Bernasconi Madeleine · Nationalrat · 2003-09-22
Bernasconi Madeleine · Nationalrat · Genf · Freisinnig-demokratische Fraktion · 2003-09-22
Wortprotokoll
En complément aux propos de mon préopinant, j'ajoute, Monsieur Schlüer, qu'avec votre proposition de minorité, on est dans un certain flou. D'une certaine façon, vous critiquez que la Suisse s'engage dans de telles missions d'une façon générale, mais dans votre proposition de minorité, vous dites tout de même que l'armée peut être engagée au Kosovo jusqu'à fin 2004.
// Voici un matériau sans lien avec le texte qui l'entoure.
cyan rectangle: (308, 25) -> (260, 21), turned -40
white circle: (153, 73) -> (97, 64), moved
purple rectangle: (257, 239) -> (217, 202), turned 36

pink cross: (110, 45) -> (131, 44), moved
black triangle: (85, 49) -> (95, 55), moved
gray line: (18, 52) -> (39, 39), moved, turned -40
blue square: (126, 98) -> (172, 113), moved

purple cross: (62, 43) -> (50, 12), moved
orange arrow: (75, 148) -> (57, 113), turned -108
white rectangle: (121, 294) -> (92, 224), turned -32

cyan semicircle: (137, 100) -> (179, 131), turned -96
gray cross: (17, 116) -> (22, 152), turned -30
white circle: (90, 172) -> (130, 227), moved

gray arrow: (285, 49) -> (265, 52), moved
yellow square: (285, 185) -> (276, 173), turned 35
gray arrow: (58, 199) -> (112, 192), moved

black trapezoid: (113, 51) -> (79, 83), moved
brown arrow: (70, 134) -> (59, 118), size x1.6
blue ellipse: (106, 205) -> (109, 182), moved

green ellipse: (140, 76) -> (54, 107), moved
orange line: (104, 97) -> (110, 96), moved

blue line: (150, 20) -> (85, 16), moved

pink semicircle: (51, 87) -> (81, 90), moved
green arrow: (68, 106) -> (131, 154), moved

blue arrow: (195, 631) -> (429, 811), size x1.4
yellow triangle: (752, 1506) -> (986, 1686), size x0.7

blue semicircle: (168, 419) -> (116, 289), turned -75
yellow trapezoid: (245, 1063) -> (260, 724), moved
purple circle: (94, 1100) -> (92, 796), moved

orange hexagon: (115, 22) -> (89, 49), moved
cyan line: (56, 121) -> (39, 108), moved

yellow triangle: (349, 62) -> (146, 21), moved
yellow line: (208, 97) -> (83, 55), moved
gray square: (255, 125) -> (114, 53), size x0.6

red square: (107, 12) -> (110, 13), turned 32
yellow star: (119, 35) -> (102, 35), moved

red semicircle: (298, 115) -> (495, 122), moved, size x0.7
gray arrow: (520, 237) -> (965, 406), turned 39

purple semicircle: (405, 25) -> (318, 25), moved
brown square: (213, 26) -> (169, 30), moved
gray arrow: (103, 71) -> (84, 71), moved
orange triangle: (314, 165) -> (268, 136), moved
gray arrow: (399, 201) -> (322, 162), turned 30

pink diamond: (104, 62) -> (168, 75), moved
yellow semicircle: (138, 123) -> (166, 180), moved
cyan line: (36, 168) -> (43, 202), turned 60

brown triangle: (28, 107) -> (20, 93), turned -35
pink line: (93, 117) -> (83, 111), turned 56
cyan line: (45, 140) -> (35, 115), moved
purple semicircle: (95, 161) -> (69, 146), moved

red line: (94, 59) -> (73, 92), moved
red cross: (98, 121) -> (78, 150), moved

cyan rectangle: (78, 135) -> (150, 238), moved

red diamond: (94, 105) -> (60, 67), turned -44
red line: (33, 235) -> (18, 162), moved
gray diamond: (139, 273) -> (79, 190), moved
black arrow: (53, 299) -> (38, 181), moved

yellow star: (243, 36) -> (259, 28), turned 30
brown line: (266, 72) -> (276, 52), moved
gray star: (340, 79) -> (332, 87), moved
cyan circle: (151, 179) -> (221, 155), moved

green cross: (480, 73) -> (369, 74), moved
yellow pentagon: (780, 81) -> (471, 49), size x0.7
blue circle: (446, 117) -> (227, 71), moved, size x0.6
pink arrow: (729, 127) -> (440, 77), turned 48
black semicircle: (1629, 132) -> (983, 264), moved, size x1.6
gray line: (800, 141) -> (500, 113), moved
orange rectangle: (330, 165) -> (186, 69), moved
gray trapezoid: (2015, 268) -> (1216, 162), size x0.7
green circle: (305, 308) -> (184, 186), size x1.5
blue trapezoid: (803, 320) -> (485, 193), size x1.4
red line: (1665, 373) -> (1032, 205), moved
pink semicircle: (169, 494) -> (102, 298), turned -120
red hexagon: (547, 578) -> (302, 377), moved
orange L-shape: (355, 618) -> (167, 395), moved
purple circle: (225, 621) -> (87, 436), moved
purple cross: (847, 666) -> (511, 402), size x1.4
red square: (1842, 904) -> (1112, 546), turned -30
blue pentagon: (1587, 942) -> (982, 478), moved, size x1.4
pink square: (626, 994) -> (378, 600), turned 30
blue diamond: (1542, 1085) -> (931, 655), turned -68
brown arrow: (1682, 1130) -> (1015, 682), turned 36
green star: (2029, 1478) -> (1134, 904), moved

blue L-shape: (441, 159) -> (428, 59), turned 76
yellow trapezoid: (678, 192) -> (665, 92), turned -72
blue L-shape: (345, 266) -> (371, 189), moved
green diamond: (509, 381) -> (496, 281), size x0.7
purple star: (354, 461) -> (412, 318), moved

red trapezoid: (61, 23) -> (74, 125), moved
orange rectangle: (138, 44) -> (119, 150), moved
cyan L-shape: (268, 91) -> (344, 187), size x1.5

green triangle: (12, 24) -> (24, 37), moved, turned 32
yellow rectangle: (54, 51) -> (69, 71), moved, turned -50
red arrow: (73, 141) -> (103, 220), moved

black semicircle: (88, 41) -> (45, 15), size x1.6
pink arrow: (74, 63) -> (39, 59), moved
Vu la situation d'un pays tel que l'ex-Yougoslavie, qui a eu une histoire extraordinaire et extraordinairement difficile, comment voulez-vous que ce pays puisse se restructurer en si peu d'années? Il faut le recomposer alors qu'il avait été complètement manipulé et arrangé d'une autre façon pour une certaine politique. Maintenant, c'est une autre politique qu'on aimerait appliquer. Il me semble, Monsieur Schlüer, que la Suisse a un rôle important à jouer. Il me semble aussi que la Suisse ne peut pas être toujours en dehors de tout. Elle fait partie de l'Europe, elle est au coeur de l'Europe, elle fait partie de la planète Terre, de l'Univers. Il est vraiment très difficile - c'est peut-être ce qui nous différencie tout à fait, bien que je respecte votre façon de voir -, pour l'avenir de notre pays, que celui-ci se referme complètement sur lui-même. Il me semble important que nous puissions aussi amener nos valeurs, apprendre quelque chose de ces gens, mais aussi être présents. Même si vous dites dans votre proposition de minorité que vous êtes d'accord avec l'engagement de l'armée au Kosovo jusqu'à fin 2004, d'après tous les experts et compte tenu du travail qui a été fait, il paraît difficile, dans une année - moins d'une année puisqu'il faudra prendre une décision; et pour vous, ça devrait être la dernière -, de pouvoir prendre une décision et de recommencer ce débat. Il est important d'être présents, le Conseil fédéral a bien mentionné qu'il ferait un rapport en fonction de l'évolution de la situation et il sera toujours temps de prendre les bonnes décisions à un moment donné.
Alors, comme le rapporteur de langue allemande, je vous engage vivement à suivre la majorité de la commission et à voter cet arrêté pour un engagement de l'armée jusqu'à fin 2005, et pour qu'il puisse être rediscuté en fonction de l'évolution de la situation au Kosovo.